Aims This study aimed to evaluate the key features of bone marrow trephine (BMT) biopsy involvement by lymphoma.

Methods 511 cases were assessed for percentage of marrow involvement, pattern of involvement (diffuse, nodular, paratrabecular, interstitial or intrasinusoidal), presence/absence of granulomas, stromal fibrosis and necrosis, presence/absence of neoplastic/reactive follicles and discordance with other biopsy sites. Correlation with aspirate and peripheral blood findings was made in a subset of 345 patients (167 aspirates, 178 blood).

Results The most frequent subtype was follicular lymphoma (26.2%) followed by extranodal marginal zone (23.1%), lymphoplasmacytic (19.2%), diffuse large B cell (DLBCL) (12.5%), Hodgkin (HL) (5.7%) and mantle cell lymphomas (4.3%).

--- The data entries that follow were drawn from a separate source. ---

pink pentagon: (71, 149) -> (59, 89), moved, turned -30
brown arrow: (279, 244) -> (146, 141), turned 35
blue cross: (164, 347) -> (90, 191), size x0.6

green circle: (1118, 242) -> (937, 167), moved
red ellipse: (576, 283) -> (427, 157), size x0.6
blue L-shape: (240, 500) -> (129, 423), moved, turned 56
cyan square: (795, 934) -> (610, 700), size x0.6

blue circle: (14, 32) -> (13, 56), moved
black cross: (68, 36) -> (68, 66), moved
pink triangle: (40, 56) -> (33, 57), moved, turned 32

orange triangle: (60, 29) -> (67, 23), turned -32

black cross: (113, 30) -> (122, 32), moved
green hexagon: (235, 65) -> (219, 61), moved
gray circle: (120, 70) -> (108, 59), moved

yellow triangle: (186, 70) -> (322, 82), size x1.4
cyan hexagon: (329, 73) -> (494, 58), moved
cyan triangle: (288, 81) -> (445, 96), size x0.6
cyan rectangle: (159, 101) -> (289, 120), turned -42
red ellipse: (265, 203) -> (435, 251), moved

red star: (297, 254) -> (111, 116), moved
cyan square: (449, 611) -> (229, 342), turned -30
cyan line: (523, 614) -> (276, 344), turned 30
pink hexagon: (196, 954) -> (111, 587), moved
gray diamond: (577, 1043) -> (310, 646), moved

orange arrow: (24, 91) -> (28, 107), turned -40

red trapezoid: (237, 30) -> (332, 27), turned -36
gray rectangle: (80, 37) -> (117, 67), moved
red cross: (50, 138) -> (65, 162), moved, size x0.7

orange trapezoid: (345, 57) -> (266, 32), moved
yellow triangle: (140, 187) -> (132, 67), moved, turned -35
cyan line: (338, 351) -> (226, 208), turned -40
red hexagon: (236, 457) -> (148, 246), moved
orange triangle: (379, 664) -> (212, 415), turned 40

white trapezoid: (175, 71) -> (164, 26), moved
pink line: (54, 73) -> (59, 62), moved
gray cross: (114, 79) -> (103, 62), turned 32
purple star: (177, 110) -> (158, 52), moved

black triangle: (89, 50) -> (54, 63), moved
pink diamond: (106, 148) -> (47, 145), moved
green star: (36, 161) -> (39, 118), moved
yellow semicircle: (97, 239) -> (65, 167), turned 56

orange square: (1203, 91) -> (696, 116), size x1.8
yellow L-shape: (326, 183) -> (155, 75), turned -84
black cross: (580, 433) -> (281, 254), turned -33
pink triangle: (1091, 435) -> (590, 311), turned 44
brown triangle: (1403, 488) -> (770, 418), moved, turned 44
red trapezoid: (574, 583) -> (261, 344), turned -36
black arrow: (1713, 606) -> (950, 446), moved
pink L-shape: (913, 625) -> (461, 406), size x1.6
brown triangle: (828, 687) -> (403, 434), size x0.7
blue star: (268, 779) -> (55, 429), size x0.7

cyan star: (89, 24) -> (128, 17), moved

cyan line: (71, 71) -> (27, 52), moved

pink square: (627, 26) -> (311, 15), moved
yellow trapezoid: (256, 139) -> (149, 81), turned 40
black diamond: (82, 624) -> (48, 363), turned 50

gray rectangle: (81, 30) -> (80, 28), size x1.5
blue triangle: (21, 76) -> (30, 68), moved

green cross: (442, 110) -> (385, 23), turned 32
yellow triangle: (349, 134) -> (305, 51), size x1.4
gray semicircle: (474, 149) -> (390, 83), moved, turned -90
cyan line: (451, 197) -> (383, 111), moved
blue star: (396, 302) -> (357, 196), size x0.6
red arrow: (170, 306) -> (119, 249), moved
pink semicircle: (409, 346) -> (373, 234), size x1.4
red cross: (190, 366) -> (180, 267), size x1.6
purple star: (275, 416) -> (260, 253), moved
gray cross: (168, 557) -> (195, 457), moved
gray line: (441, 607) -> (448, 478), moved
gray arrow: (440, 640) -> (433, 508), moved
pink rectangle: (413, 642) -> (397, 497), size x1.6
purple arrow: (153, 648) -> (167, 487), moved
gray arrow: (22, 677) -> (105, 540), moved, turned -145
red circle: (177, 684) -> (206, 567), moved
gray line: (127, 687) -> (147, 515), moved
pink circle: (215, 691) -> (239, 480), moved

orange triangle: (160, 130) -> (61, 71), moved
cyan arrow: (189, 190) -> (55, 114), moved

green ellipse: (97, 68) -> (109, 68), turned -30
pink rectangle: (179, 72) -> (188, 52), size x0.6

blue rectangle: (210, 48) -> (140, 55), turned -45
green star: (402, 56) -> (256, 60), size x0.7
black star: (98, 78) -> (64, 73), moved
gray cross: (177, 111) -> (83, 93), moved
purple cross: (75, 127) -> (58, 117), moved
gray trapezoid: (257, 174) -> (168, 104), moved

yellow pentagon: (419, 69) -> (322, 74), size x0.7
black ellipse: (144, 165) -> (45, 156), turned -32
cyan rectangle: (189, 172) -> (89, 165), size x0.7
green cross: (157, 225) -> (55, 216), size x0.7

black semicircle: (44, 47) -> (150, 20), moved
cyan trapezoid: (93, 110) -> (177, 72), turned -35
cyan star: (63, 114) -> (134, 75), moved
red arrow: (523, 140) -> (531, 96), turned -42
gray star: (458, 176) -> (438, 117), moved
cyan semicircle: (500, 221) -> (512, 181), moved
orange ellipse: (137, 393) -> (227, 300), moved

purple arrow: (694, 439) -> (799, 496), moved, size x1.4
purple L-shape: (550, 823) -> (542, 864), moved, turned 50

The predominant pattern in follicular lymphoma was paratrabecular. Marginal zone lymphomas of all types and lymphoplasmacytic lymphoma showed a relatively even distribution between diffuse, interstitial, paratrabecular and nodular patterns. The majority of mantle cell lymphoma cases showed either diffuse or nodular patterns. A diffuse pattern was common in DLBCL and Burkitt lymphomas. An intrasinusoidal pattern was seen only in extranodal and splenic marginal zone lymphomas. Granulomas and fibrosis were uncommon in small cell B cell lymphomas but frequent in DLBCL and HL. Aspirate and trephine results concurred in 73.8% of cases overall, but this varied widely between subtypes. Peripheral blood involvement rates by lymphoma also varied, with a mean of 37.1%.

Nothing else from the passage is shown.